[[ SOURCE INFORMATION, beginning ]]
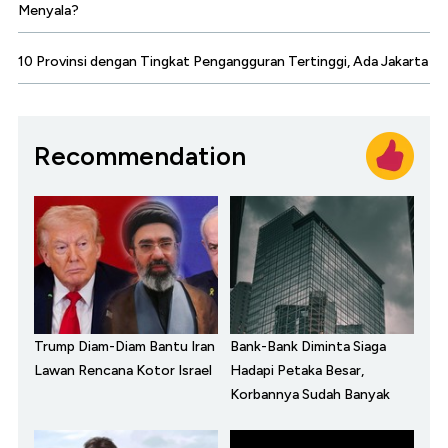
Menyala?
10 Provinsi dengan Tingkat Pengangguran Tertinggi, Ada Jakarta
Recommendation
Trump Diam-Diam Bantu Iran
Bank-Bank Diminta Siaga
Lawan Rencana Kotor Israel
Hadapi Petaka Besar,
Korbannya Sudah Banyak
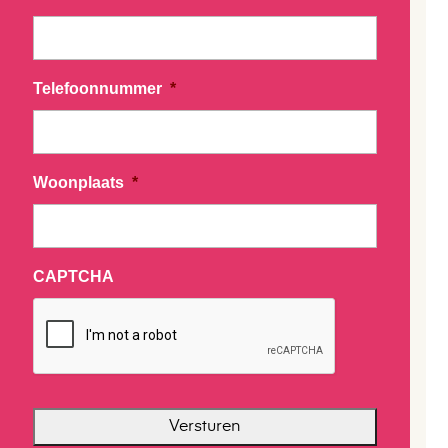
Telefoonnummer
*
Woonplaats
*
CAPTCHA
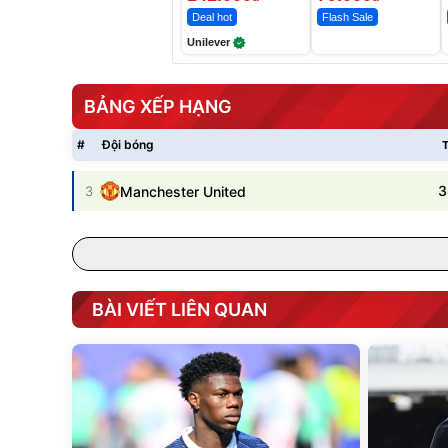
Deal hot
Flash Sale
Unilever
BẢNG XẾP HẠNG
#
Đội bóng
T
3
3
Manchester United
BÀI VIẾT LIÊN QUAN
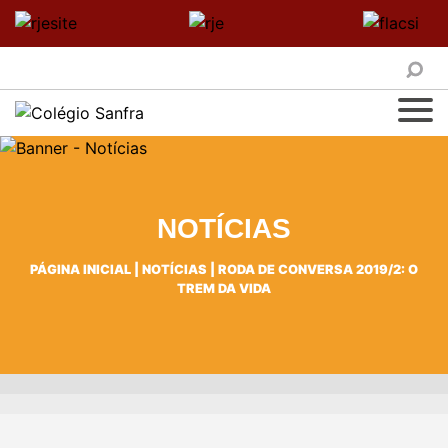
NOTÍCIAS
PÁGINA INICIAL
|
NOTÍCIAS
|
RODA DE CONVERSA 2019/2: O
TREM DA VIDA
[[ SOURCE INFORMATION, end ]]
■ **ABOUT THIS EXERCISE**
Go through the entries above and print each one exactly, minus the pictures.

■ **EXERCISE ANSWER**
Menyala?
10 Provinsi dengan Tingkat Pengangguran Tertinggi, Ada Jakarta
Recommendation
Trump Diam-Diam Bantu Iran
Bank-Bank Diminta Siaga
Lawan Rencana Kotor Israel
Hadapi Petaka Besar,
Korbannya Sudah Banyak
Telefoonnummer
*
Woonplaats
*
CAPTCHA
Deal hot
Flash Sale
Unilever
BẢNG XẾP HẠNG
#
Đội bóng
T
3
3
Manchester United
BÀI VIẾT LIÊN QUAN
NOTÍCIAS
PÁGINA INICIAL
|
NOTÍCIAS
|
RODA DE CONVERSA 2019/2: O
TREM DA VIDA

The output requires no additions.